Warum geschieht das nicht? Die Unflexiblen in ihrer großen Zahl zeigen, dass die Anforderungen, die heute an Menschen gestellt werden, nicht mehr angemessen sein können. Dieses Eingeständnis fällt angesichts der gedanklichen Konsequenzen schwer; die Abgrenzung gegen die Unflexiblen hingegen stellt einen Akt der Anpassung dar. »Mir fällt noch was ein, ich muss noch nicht meckern oder resignieren«, ist herauszulesen oder zu hören. Das ist nützlich in einer sozialen Wirklichkeit, in der Gespräche immer häufiger als Bewerbungsgespräche oder Werbemaßnahmen funktionieren.


Der Produkttrainer kriegt sich gar nicht mehr ein: »Ich hab immer zwei Kameras schussbereit am Gürtel. So bin ich für alle Situationen gerüstet. Das müssen Sie dem Kunden vermitteln!«


Wie ist es dazu gekommen? Warum mag die bürgerliche Welt keine Unverbindlichkeiten, nichts Unverkäufliches? Stabilität kennzeichnete einst den Feudalstaat. Stände mit ewigen Rechten und Pflichten beherbergten Subjekte in geschlossenen Räumen des Überlebens. So wie idealtypisch kein Untertan einen bestimmten Lebensstandard unterschreiten musste, waren auch die Obergrenzen von Einkommen und Bewegung überliefert und festgesetzt.

Diese in der Rückschau oder beim Blick in noch feudale Kulturen je nach Betrachtungsweise starr oder harmonisch erscheinende Ordnung brach das Bürgertum im Streben nach sozialer Mobilität auf. Die Erschütterung der Scheibenwelt, zunächst fast ausschließlich gefürchtet und bekämpft, wurde vom bürgerlichen Wahlspruch begleitet: Jeder kann es schaffen.
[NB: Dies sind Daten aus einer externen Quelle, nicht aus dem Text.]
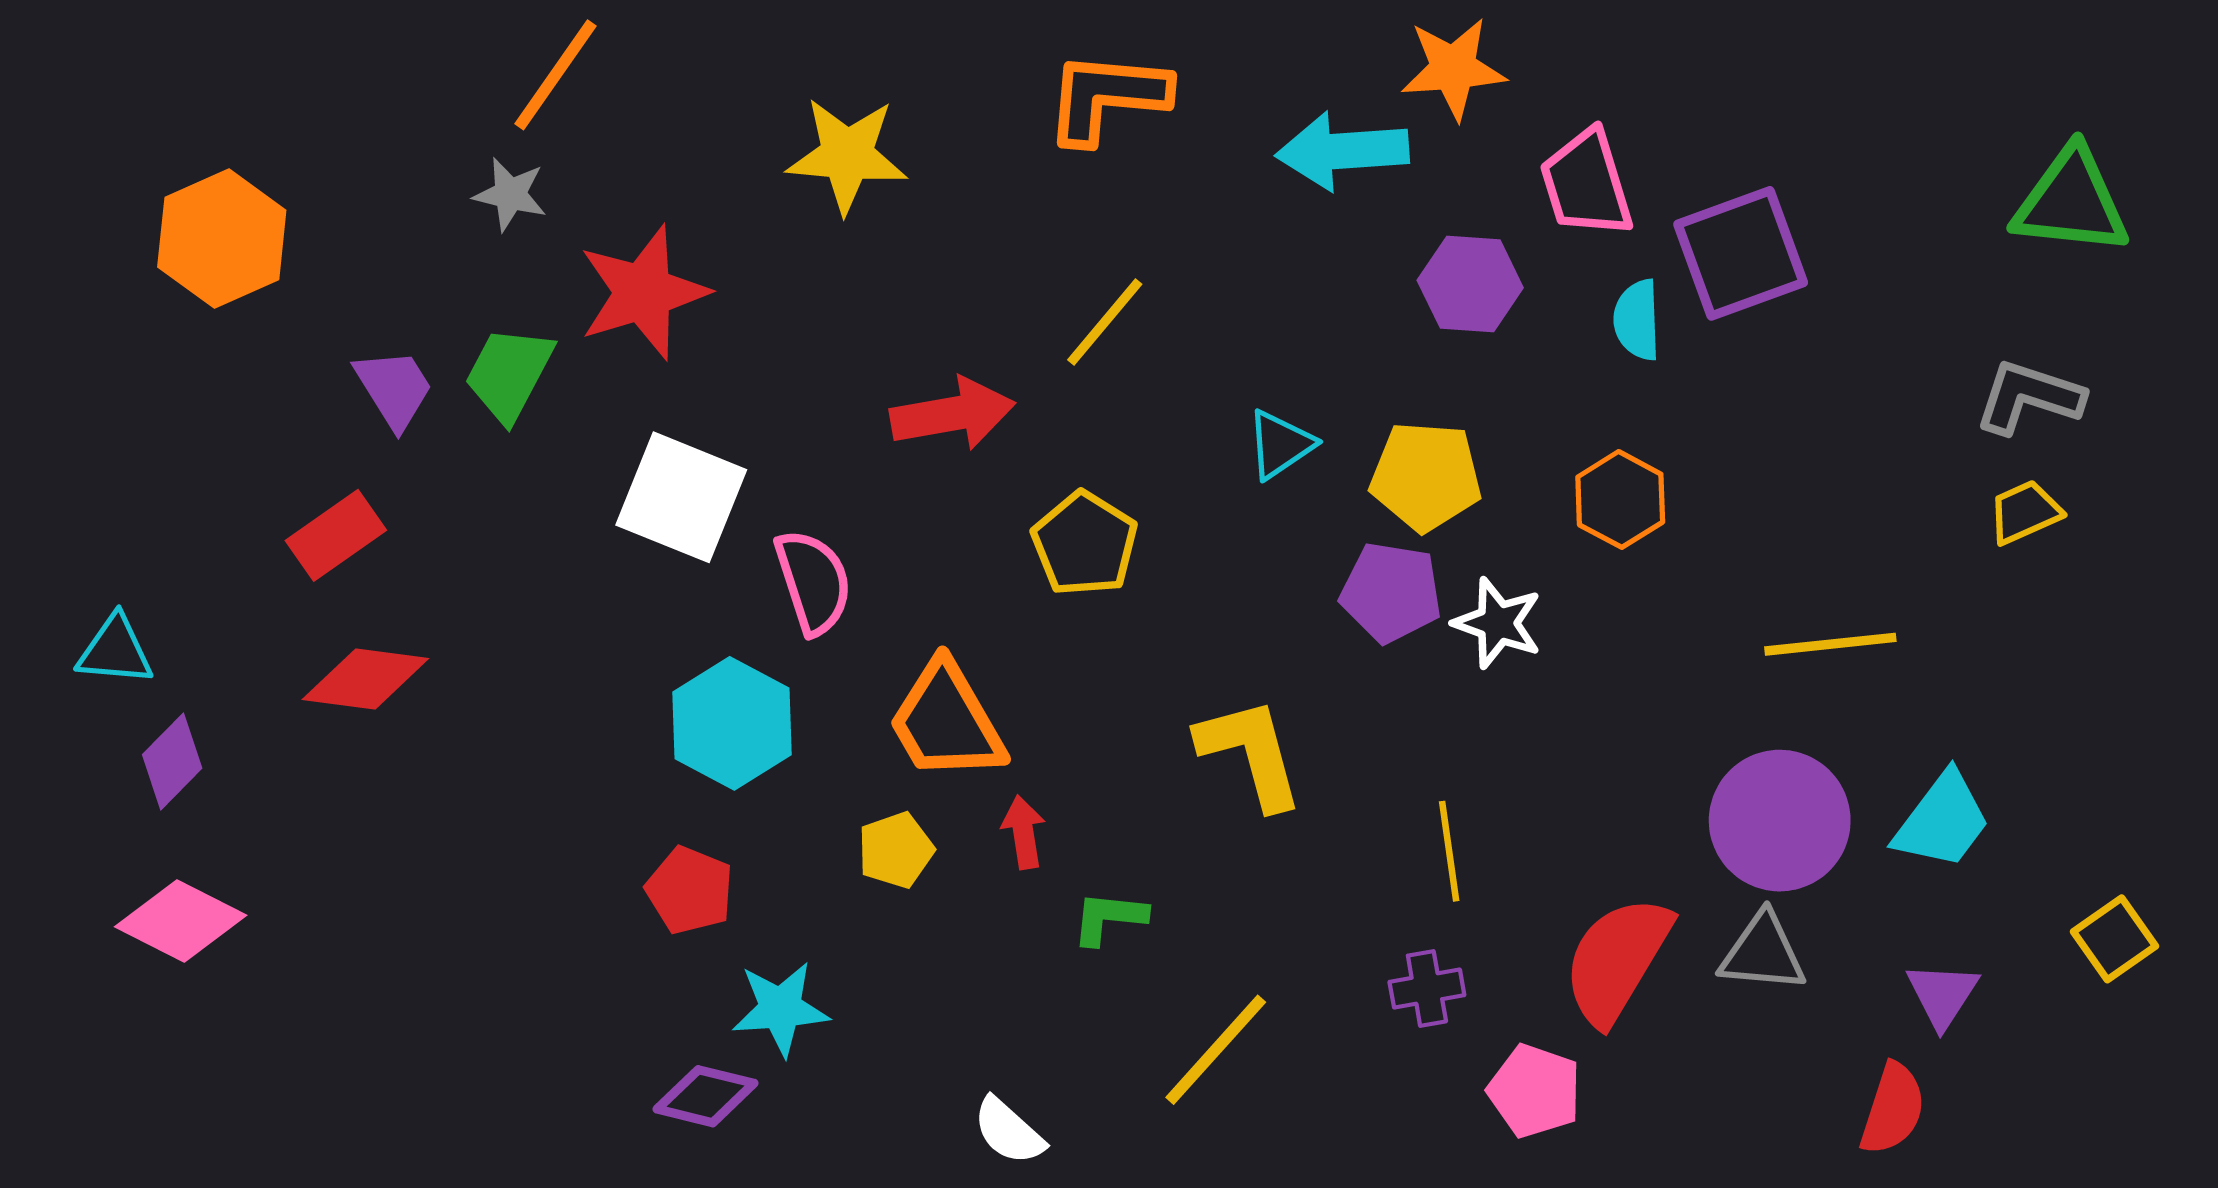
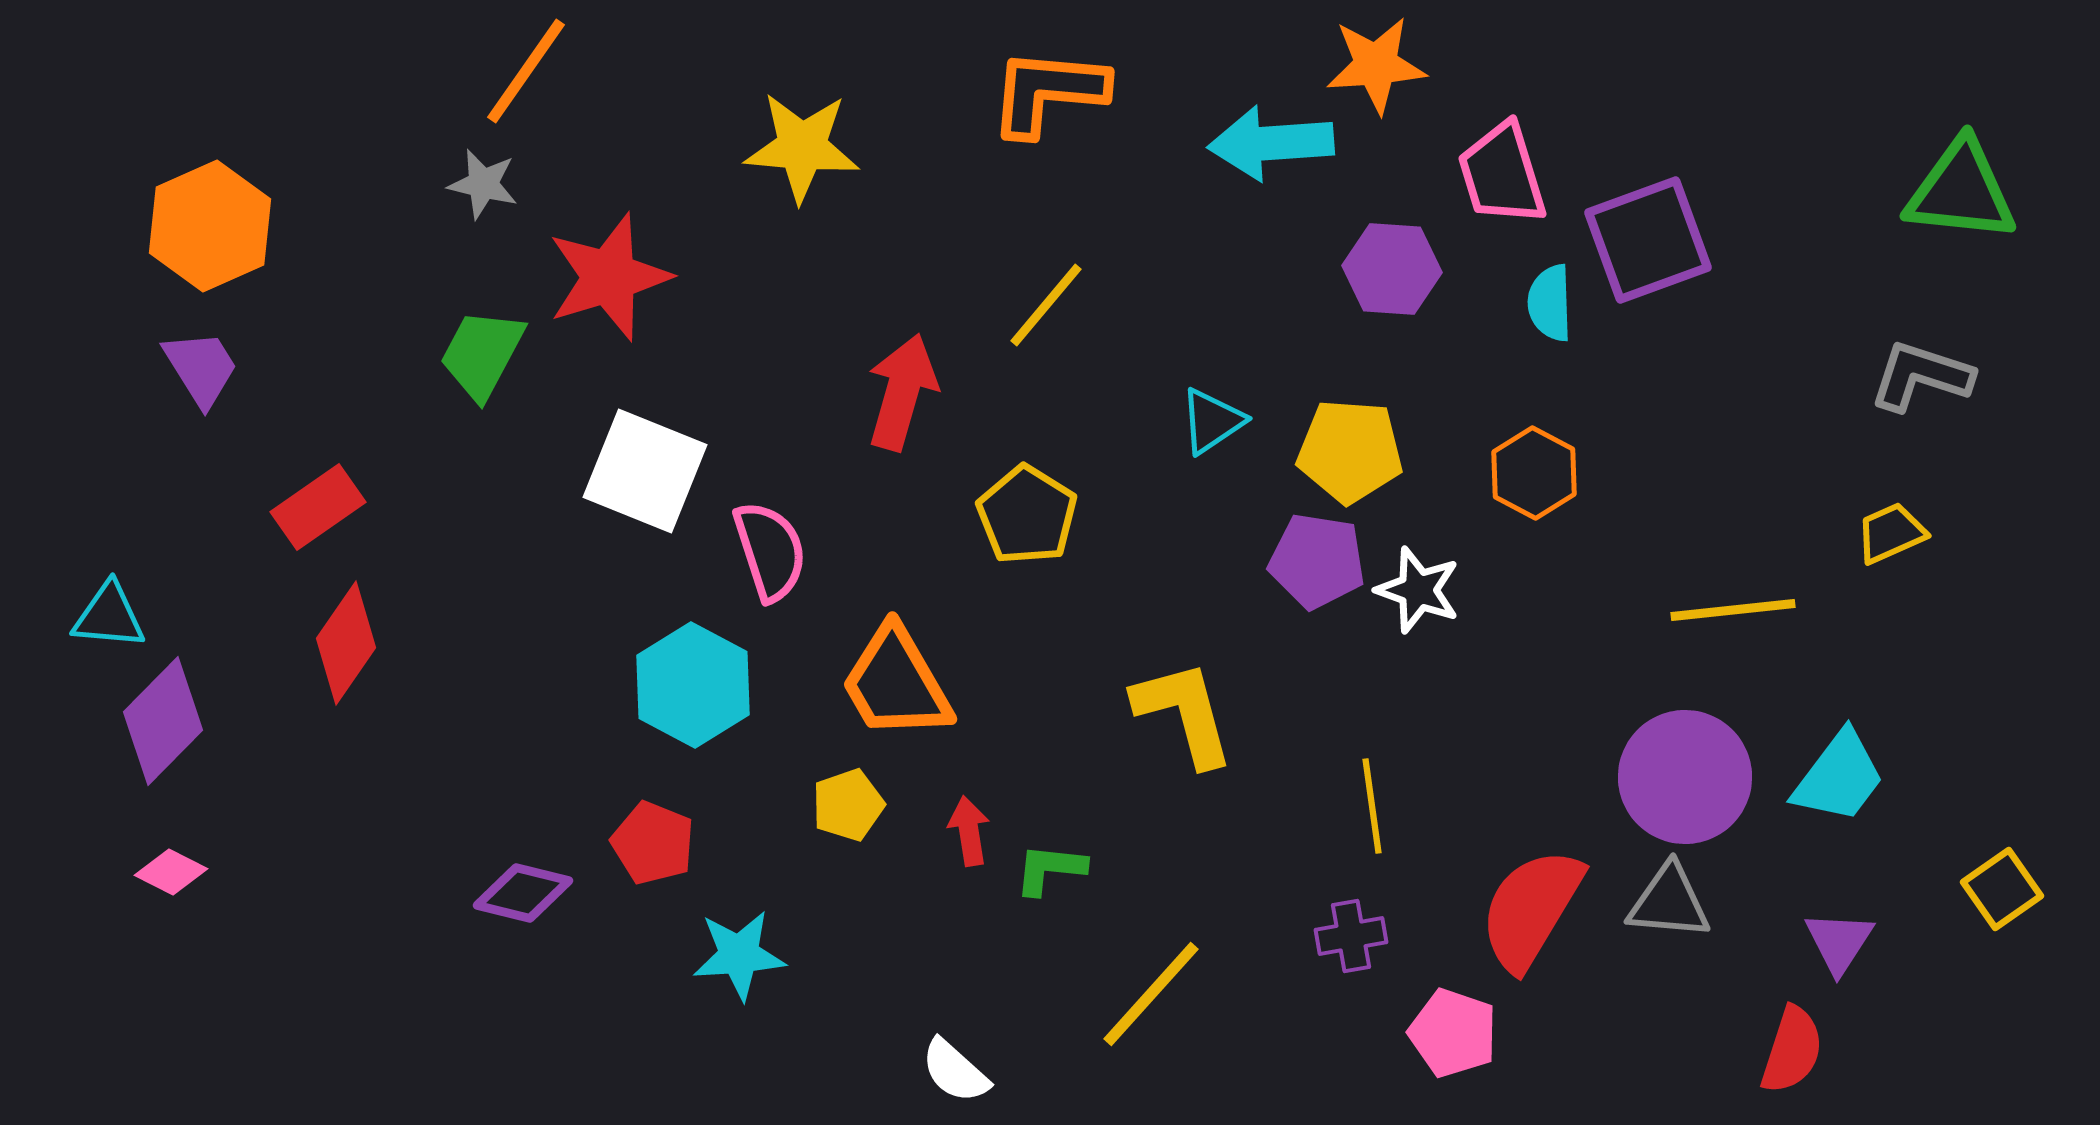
purple trapezoid: (394, 389) -> (201, 368), moved
red arrow: (953, 414) -> (902, 392), turned -64
yellow trapezoid: (2025, 512) -> (1891, 533), moved
red diamond: (365, 679) -> (346, 643), turned -63
purple diamond: (172, 761) -> (163, 721), size x1.4
red arrow: (1023, 832) -> (969, 831), moved
pink diamond: (181, 921) -> (171, 872), size x0.6
purple diamond: (706, 1096) -> (523, 893), moved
Im Kleingedruckten versteckte sich die Betonung auf dem »kann«, und da hockt sie bis heute.

In ähnlicher Weise wie die kommunistische Überwindungsstrategie des Kapitalismus unter dem Ansturm der Konterrevolution zunächst in quasi-religiösen Glaubenssystemen gerann, wurde die neue Weltanschauung des Bürgertums unter den Bedingungen der feudalen Reaktion von den neuen protestantischen Bekenntnissen getragen. Mit biblischem Vokabular und unter Bezugnahme auf feudale Wertvorstellungen wurde hier formuliert, was sich in den fehlgeschlagenen (Deutschland 1520) und nur teilweise erfolgreichen (England 1648) Revolutionen zu zeigen begann und erst am Ende des 18. Jahrhunderts tatsächlich zur Macht gelangte.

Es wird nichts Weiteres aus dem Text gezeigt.